Sports
The Knicks Won Their First Championship in 53 Years and 63 People Were Arrested Celebrating It
By Curtis Jones · June 15, 2026
Jalen Brunson scored 45 points Saturday night in San Antonio. The Knicks won 94-90. He became the fourth player in NBA history — after Michael Jordan, Giannis Antetokounmpo, and Bob Pettit — to score 45 or more in a closeout Finals game. He was the unanimous Finals MVP. The championship drought that began in 1973 and lasted 19,392 days is over.
“It’s everything we ever dreamed of. It’s why I came to New York.”
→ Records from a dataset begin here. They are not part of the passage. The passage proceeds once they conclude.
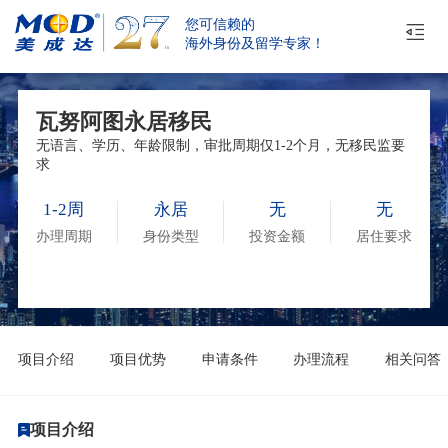
您可信赖的
海外身份及留学专家！
瓦努阿图永居移民
无语言、学历、年龄限制，审批周期仅1-2个月，无移民监要
求
1-2周
永居
无
无
办理周期
身份类型
投资金额
居住要求
项目介绍
项目优势
申请条件
办理流程
相关问答
项目介绍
The Knicks trailed by 16 points in Game 5 before Brunson took over in the fourth quarter, scoring 15 of his 45 in the final period to pull New York ahead for good. The team that came back from 29 down in Game 4 came back from 16 down in Game 5. They won 15 of 16 playoff games. Their only loss was Game 3 at Madison Square Garden — the night Trump attended and got booed.
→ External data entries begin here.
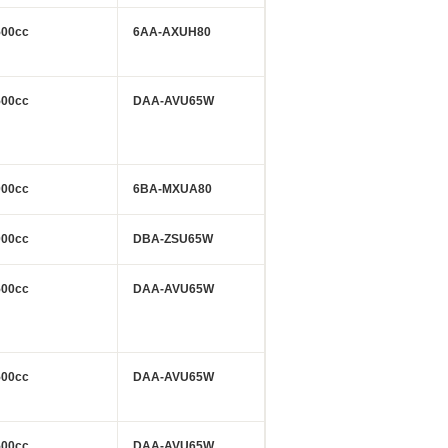
500cc
6AA-AXUH80
500cc
DAA-AVU65W
000cc
6BA-MXUA80
000cc
DBA-ZSU65W
500cc
DAA-AVU65W
500cc
DAA-AVU65W
500cc
DAA-AVU65W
Then the streets happened.
Tens of thousands of fans flooded Midtown Manhattan after the final buzzer. What began as euphoria became something else by 2 AM. Fans smashed windshields. They scaled scaffolding and light poles. They climbed onto school buses in Times Square — and then one of those buses was set on fire. Around 2 AM, gunshots were fired near 42nd Street and Broadway. A 17-year-old was shot in the foot. Bystander video captured at least seven shots and showed people crouching and running.
NYPD reported 63 arrests, 41 additional summonses, four stabbings, and 10 officers injured — including one struck in the face with a glass bottle. Mayor Zohran Mamdani had posted before the game: “Be responsible, look out for one another, stay safe, be smart, and make this a night that reflects the very best of our city.” The night reflected both versions of the city — the one that waited 53 years and the one that couldn’t hold it together once the wait was over.
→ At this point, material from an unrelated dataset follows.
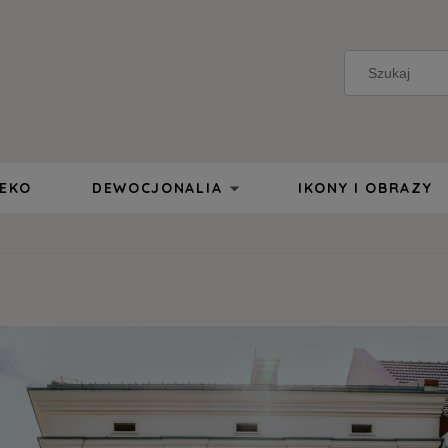
 EKO
DEWOCJONALIA
IKONY I OBRAZY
Victor Wembanyama, the 22-year-old Spurs superstar who had 31 points and 15 rebounds in the Game 4 loss, was philosophical after the series ended.
“This is the biggest lesson of my life, the biggest learning moment.”
He is 22. He lost in five games. He will be back. The Knicks will hang a banner at Madison Square Garden next October, and Brunson — the point guard from the Bronx who was working at a grocery store four years before signing with New York — will be the name at the center of it.
The championship is real. The 17-year-old in Times Square is also real. New York got both on the same night.